(Activity) Look for the word "オ上野御徒町は" in the records, and copy each line where it appears.

Stored entries:
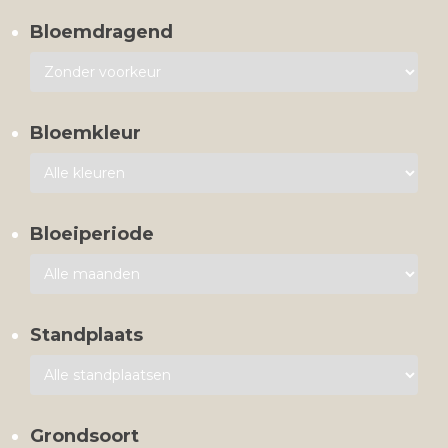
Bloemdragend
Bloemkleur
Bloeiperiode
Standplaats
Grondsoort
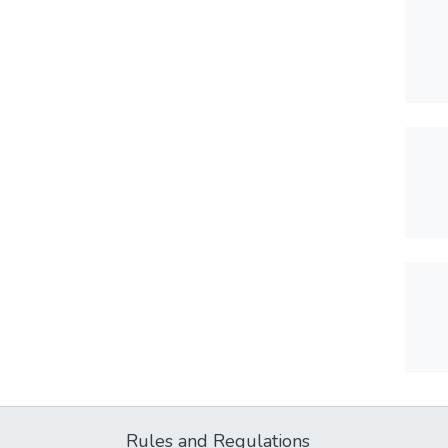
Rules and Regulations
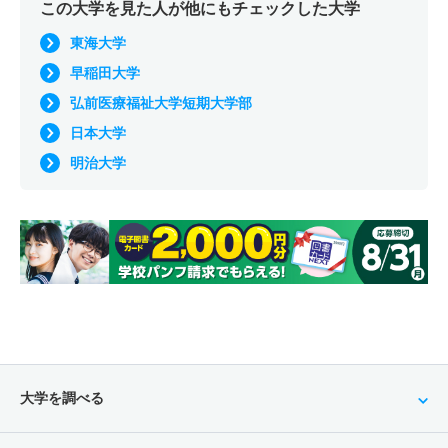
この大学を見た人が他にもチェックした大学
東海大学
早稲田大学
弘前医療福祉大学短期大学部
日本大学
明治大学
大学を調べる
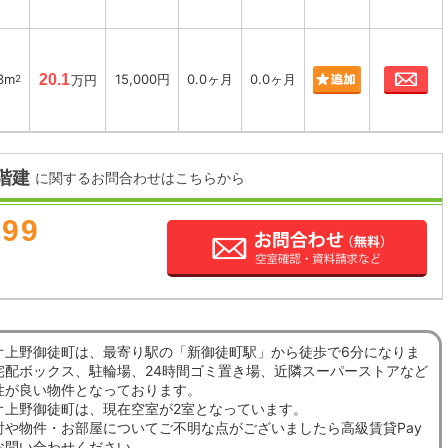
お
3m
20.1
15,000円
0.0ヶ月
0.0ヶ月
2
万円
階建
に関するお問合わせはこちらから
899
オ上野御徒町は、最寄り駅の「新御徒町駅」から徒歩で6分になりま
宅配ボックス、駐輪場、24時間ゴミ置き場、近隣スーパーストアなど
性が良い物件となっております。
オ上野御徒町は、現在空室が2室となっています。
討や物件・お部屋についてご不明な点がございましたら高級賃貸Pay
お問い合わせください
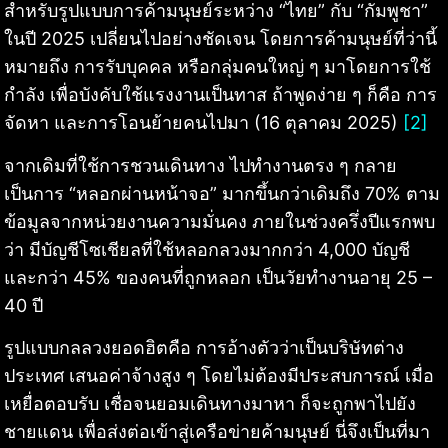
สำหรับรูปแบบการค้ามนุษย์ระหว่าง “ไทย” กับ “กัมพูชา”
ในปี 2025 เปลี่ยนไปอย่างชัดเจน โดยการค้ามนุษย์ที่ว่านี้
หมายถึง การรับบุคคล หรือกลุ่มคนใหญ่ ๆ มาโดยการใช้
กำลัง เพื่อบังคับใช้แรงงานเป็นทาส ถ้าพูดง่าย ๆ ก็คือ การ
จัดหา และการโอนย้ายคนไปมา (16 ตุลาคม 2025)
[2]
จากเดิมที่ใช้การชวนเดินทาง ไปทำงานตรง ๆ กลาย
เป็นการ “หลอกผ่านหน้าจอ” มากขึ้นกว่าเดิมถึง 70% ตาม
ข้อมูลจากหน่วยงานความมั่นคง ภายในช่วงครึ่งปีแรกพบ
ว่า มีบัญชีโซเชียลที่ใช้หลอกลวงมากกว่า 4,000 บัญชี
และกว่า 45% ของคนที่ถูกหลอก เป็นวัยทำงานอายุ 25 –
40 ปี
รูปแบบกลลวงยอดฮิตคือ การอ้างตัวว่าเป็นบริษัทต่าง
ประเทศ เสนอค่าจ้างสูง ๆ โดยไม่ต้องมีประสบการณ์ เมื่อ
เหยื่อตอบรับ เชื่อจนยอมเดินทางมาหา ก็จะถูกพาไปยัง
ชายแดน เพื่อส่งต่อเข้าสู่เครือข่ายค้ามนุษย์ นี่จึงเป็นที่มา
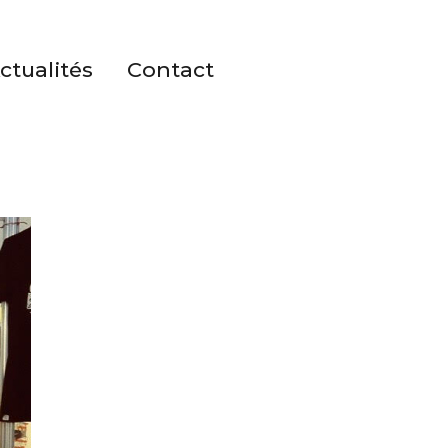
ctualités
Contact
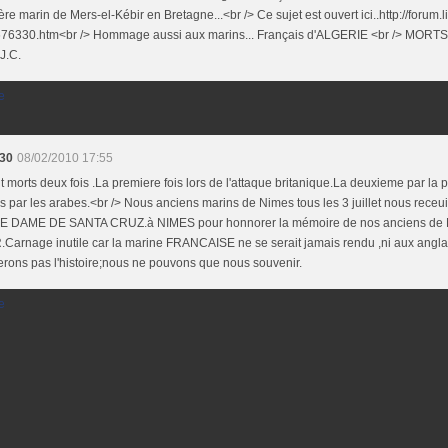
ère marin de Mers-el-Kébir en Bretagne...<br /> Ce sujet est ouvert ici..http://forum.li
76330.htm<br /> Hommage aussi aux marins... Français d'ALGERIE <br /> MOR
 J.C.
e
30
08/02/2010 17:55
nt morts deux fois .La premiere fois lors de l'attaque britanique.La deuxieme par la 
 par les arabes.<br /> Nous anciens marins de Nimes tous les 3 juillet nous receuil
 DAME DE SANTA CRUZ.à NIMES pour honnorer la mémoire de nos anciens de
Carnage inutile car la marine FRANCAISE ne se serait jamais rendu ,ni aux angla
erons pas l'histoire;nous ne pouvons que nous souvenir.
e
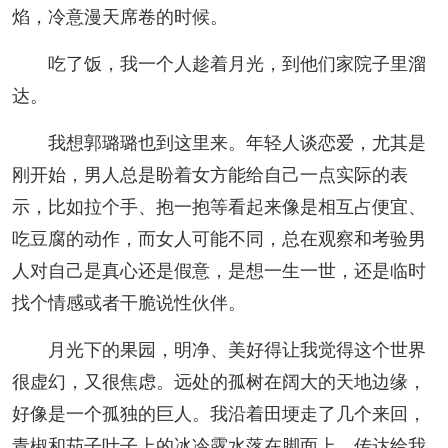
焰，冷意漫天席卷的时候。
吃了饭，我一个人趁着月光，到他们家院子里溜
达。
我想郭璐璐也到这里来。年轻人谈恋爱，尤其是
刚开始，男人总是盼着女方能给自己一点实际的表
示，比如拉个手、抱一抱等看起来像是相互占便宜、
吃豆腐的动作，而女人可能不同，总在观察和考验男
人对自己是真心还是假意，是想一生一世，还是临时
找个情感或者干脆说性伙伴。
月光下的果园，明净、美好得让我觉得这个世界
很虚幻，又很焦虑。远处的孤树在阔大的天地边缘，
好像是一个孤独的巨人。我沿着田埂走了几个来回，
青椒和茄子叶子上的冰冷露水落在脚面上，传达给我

(Result for this task)
オ上野御徒町は、最寄り駅の「新御徒町駅」から徒歩で6分になりま
オ上野御徒町は、現在空室が2室となっています。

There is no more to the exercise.